───── Supplied data ─────
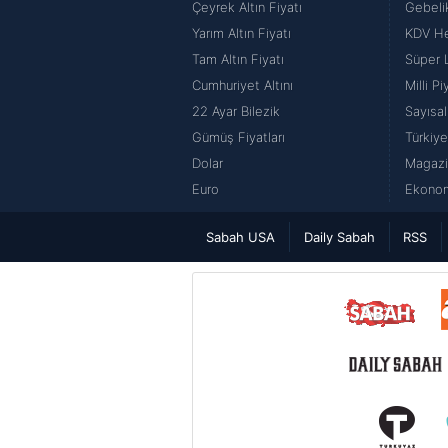
Çeyrek Altın Fiyatı
Gebeli
Yarım Altın Fiyatı
KDV H
Tam Altın Fiyatı
Süper 
Cumhuriyet Altını
Milli P
22 Ayar Bilezik
Sayısal
Gümüş Fiyatları
Türkiye
Dolar
Magazi
Euro
Ekonom
Sabah USA
Daily Sabah
RSS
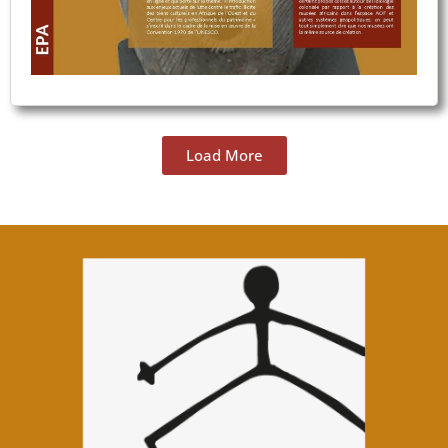
Load More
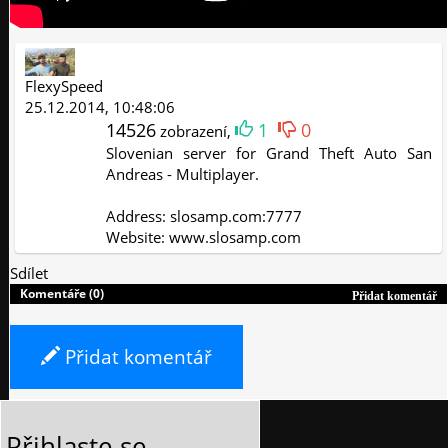
FlexySpeed
25.12.2014, 10:48:06
14526
1
0
zobrazení,
Slovenian server for Grand Theft Auto San
Andreas - Multiplayer.
Address: slosamp.com:7777
Website: www.slosamp.com
Sdílet
Komentáře (0)
Přidat komentář
Přidat komentář
Přihlaste se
─────
= Description of the task =
The data above needs to be retyped exactly, with the images left out.

= Output of the task =
Çeyrek Altın Fiyatı
Gebeli
Yarım Altın Fiyatı
KDV H
Tam Altın Fiyatı
Süper 
Cumhuriyet Altını
Milli P
22 Ayar Bilezik
Sayısal
Gümüş Fiyatları
Türkiye
Dolar
Magazi
Euro
Ekonom
Sabah USA
Daily Sabah
RSS
Load More
FlexySpeed
25.12.2014, 10:48:06
14526
1
0
zobrazení,
Slovenian server for Grand Theft Auto San
Andreas - Multiplayer.
Address: slosamp.com:7777
Website: www.slosamp.com
Sdílet
Komentáře (0)
Přidat komentář
Přidat komentář
Přihlaste se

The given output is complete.